It's almost Friday night, and the squad at H+S is ready to get cooking. Dim down the lights and slip into something more comfortable as we take you on this 100% organic flavor extravaganza. Tonight's menu? A Python MySQL library: PyMySQL.

PyMySQL is a lightweight library perfect for simple scripts. If you're looking to connect to a MySQL database and perform some simple queries, look no further. PyMySQL won't give us the sort of bells and whistles that come with libraries like SQLAlchemy, which is fine if we're looking to build a quick endpoint. A great use case for PyMySQL is for usage in AWS Lambda (or other serverless functions). We'll get to that, but for now, let's cook up something good.

Heat the Stove

Turn on the gas and prep the table to set with your favorite collection of plates! That's right; we're talking boilerplate. You knew it was coming: every time you want to do something tangibly cool, we need to get into the business of managing connections and whatnot. To ease the pain, I'll share with you a preferred method of handling opening connections with PyMySQL.

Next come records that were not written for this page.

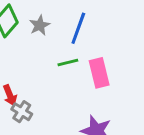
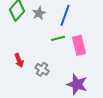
gray cross: (22, 112) -> (42, 69), moved

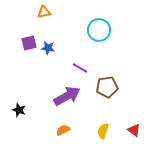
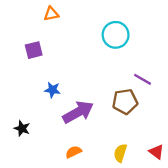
blue star: (48, 48) -> (52, 90), moved
purple line: (80, 68) -> (142, 79), moved

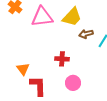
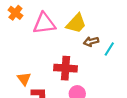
red cross: (62, 59) -> (66, 68), size x1.5

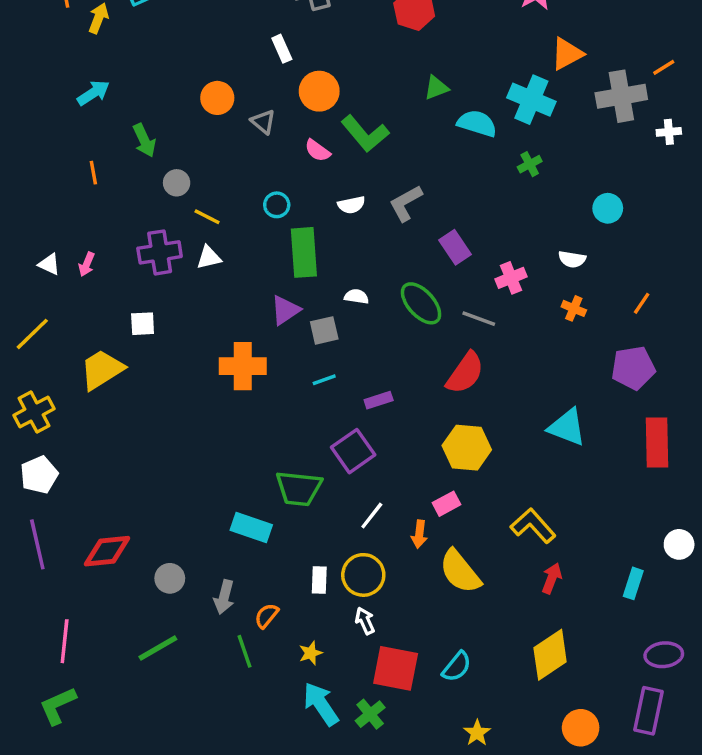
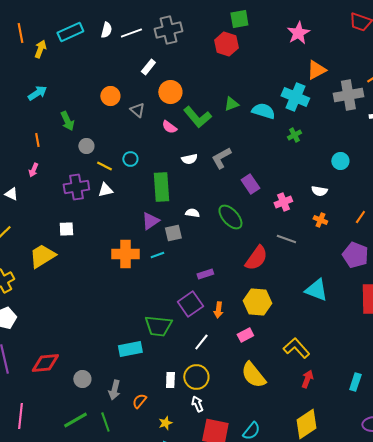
white rectangle: (282, 49) -> (148, 67), turned 63
green triangle: (436, 88) -> (231, 104), moved
cyan circle: (277, 205) -> (130, 159), moved
pink arrow: (87, 264) -> (33, 170), moved
gray line: (479, 319) -> (286, 239), moved
purple pentagon: (633, 368) -> (355, 255), turned 30
cyan line: (324, 380) -> (157, 255), moved
cyan rectangle: (251, 527) -> (130, 349), turned -30
orange arrow: (419, 534) -> (218, 310), moved
green line: (244, 651) -> (105, 422), moved

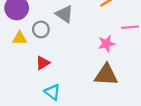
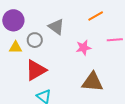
pink star: (106, 44) -> (84, 48), moved
red triangle: (43, 63) -> (36, 70), size x1.6

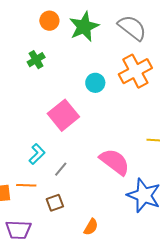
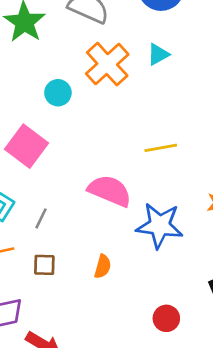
brown square: (55, 203) -> (44, 265), turned 36
orange semicircle: (91, 227) -> (103, 266), moved

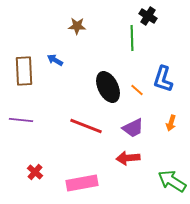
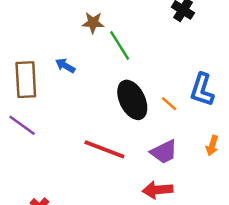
green line: (132, 38) -> (120, 45), moved, turned -30
purple line: (21, 120) -> (22, 125), moved, turned 30

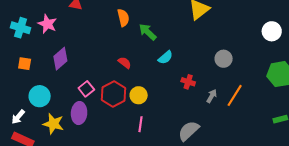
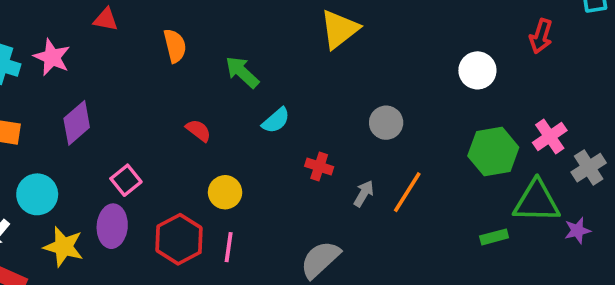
orange semicircle: (123, 18) -> (175, 46), moved
red hexagon: (114, 94) -> (179, 239), moved

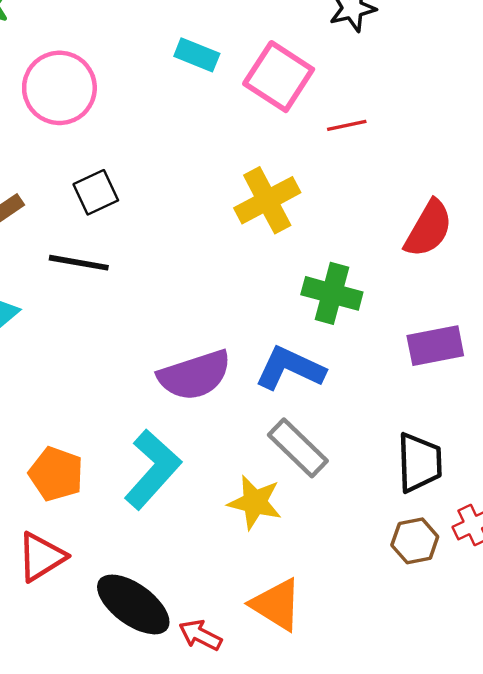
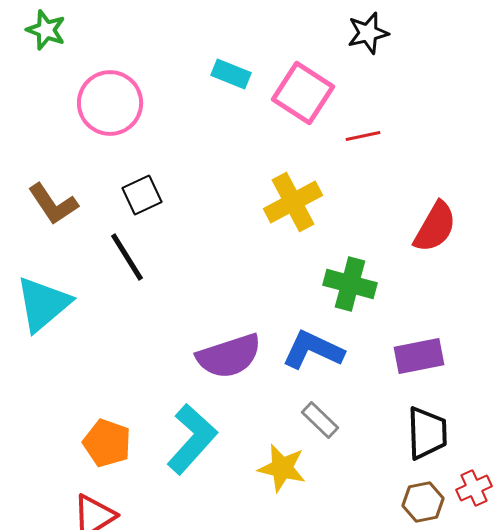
black line: (79, 263) -> (127, 257), turned 48
purple rectangle: (435, 346) -> (419, 356), moved
gray rectangle: (298, 448) -> (320, 420), size x0.7

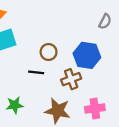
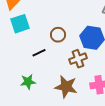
black line: (36, 72) -> (39, 53), moved, turned -32

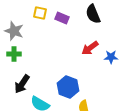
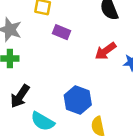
purple rectangle: (62, 18) -> (61, 32), moved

First things first, we need to create a config file. Unlike SQLAlchemy, PyMySQL doesn't support database URI strings out of the box. Because of this, we need to set variables for each part of a database connection such as username, password, etc.:

"""Config values."""
from os import environ, path
from dotenv import load_dotenv

basedir = path.abspath(path.dirname(__file__))
load_dotenv(path.join(basedir, '.env'))


# Database config
db_user = environ.get('DATABASE_USERNAME')
db_password = environ.get('DATABASE_PASSWORD')
db_host = environ.get('DATABASE_HOST')
db_port = environ.get('DATABASE_PORT')
db_name = environ.get('DATABASE_NAME')

config.py

We're pulling the values for each of these from a .env file: a practice I highly recommend for security purposes.

Meat and Potatoes

I'll be containing all our app's database logic in a class called Database to contain all variables and functions related to database connections:

class Database:
    """Database connection class."""

    def __init__(self, config):
        self.host = config.db_host
        self.username = config.db_user
        self.password = config.db_password
        self.port = config.db_port
        self.dbname = config.db_name
        self.conn = None
        
    ...

Construct database class

Initializing this class saves our database connection variables to the instance of the class, as well as creates a self.conn variable for managing connections. We create an instance of this class by passing our config object to Database:

from config import Config

db = Database(config)

Initialize database

With our class initialized, we're ready to get cookin'.

Set The Table

The first method we'll add to our class will be called open_connection() to manage opening connections to our database. Here we set a function to separate basic connection logic and error messaging from our app:

import sys
import pymysql
from loguru import logger


class Database:
    """Database connection class."""

    ...

    def open_connection(self):
        """Connect to MySQL Database."""
        try:
            if self.conn is None:
                self.conn = pymysql.connect(
                    self.host,
                    user=self.username,
                    passwd=self.password,
                    db=self.dbname,
                    connect_timeout=5
                )
        except pymysql.MySQLError as e:
            logger.error(e)
            sys.exit()
        finally:
            logger.info('Connection opened successfully.')

Method to open database connections

We look at our class's variable self.conn to serve as our connection object. By setting conn on our class's self, we can allow all methods of this class to work against the same databases connection instead of opening & closing connections for every query.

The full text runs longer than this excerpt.